··· Records to use
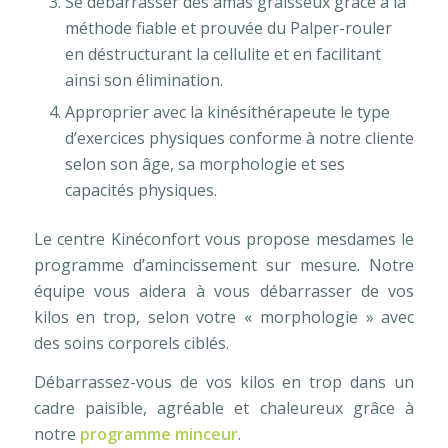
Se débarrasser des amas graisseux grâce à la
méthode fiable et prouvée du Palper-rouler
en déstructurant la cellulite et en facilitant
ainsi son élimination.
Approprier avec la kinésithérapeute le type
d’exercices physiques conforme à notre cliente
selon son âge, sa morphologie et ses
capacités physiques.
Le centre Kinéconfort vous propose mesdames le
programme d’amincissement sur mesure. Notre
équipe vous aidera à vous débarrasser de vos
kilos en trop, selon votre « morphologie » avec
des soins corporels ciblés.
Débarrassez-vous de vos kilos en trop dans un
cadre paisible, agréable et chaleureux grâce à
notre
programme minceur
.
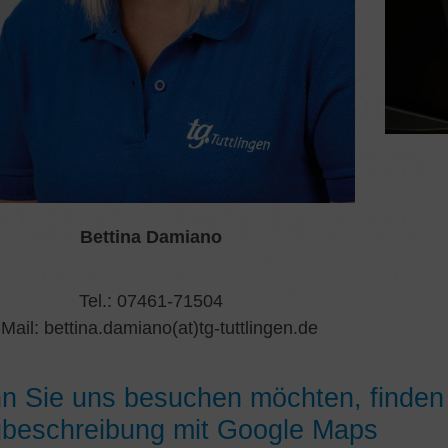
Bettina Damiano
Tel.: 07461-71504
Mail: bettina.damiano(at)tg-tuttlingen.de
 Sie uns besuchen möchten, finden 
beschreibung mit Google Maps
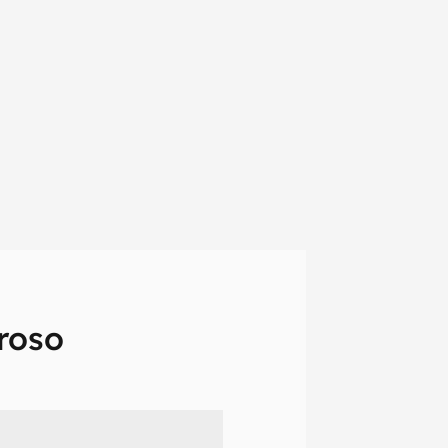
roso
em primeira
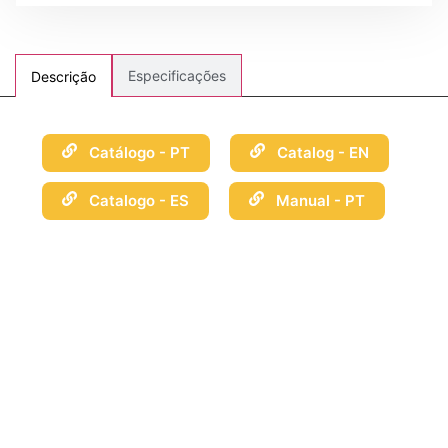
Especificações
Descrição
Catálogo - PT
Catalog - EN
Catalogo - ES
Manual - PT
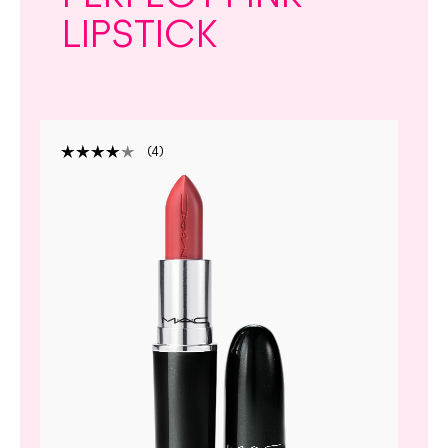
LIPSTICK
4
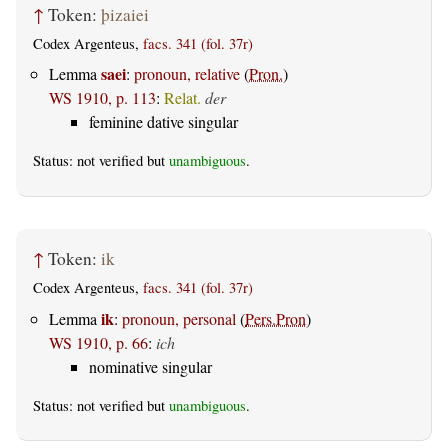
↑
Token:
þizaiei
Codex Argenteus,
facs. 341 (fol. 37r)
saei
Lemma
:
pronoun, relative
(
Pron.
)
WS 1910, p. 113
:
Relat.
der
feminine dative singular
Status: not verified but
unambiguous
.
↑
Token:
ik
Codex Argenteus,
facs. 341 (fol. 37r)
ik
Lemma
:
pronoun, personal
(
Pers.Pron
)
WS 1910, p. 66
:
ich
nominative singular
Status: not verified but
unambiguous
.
······
Work required
Every line above is to be duplicated exactly; no picture should be carried over.

Exercise response
Se débarrasser des amas graisseux grâce à la
méthode fiable et prouvée du Palper-rouler
en déstructurant la cellulite et en facilitant
ainsi son élimination.
Approprier avec la kinésithérapeute le type
d’exercices physiques conforme à notre cliente
selon son âge, sa morphologie et ses
capacités physiques.
Le centre Kinéconfort vous propose mesdames le
programme d’amincissement sur mesure. Notre
équipe vous aidera à vous débarrasser de vos
kilos en trop, selon votre « morphologie » avec
des soins corporels ciblés.
Débarrassez-vous de vos kilos en trop dans un
cadre paisible, agréable et chaleureux grâce à
notre
programme minceur
.
Bettina Damiano
Tel.: 07461-71504
Mail: bettina.damiano(at)tg-tuttlingen.de
 Sie uns besuchen möchten, finden 
beschreibung mit Google Maps
roso
em primeira
Especificações
Descrição
Catálogo - PT
Catalog - EN
Catalogo - ES
Manual - PT
LIPSTICK
4
↑
Token:
þizaiei
Codex Argenteus,
facs. 341 (fol. 37r)
saei
Lemma
:
pronoun, relative
(
Pron.
)
WS 1910, p. 113
:
Relat.
der
feminine dative singular
Status: not verified but
unambiguous
.
↑
Token:
ik
Codex Argenteus,
facs. 341 (fol. 37r)
ik
Lemma
:
pronoun, personal
(
Pers.Pron
)
WS 1910, p. 66
:
ich
nominative singular
Status: not verified but
unambiguous
.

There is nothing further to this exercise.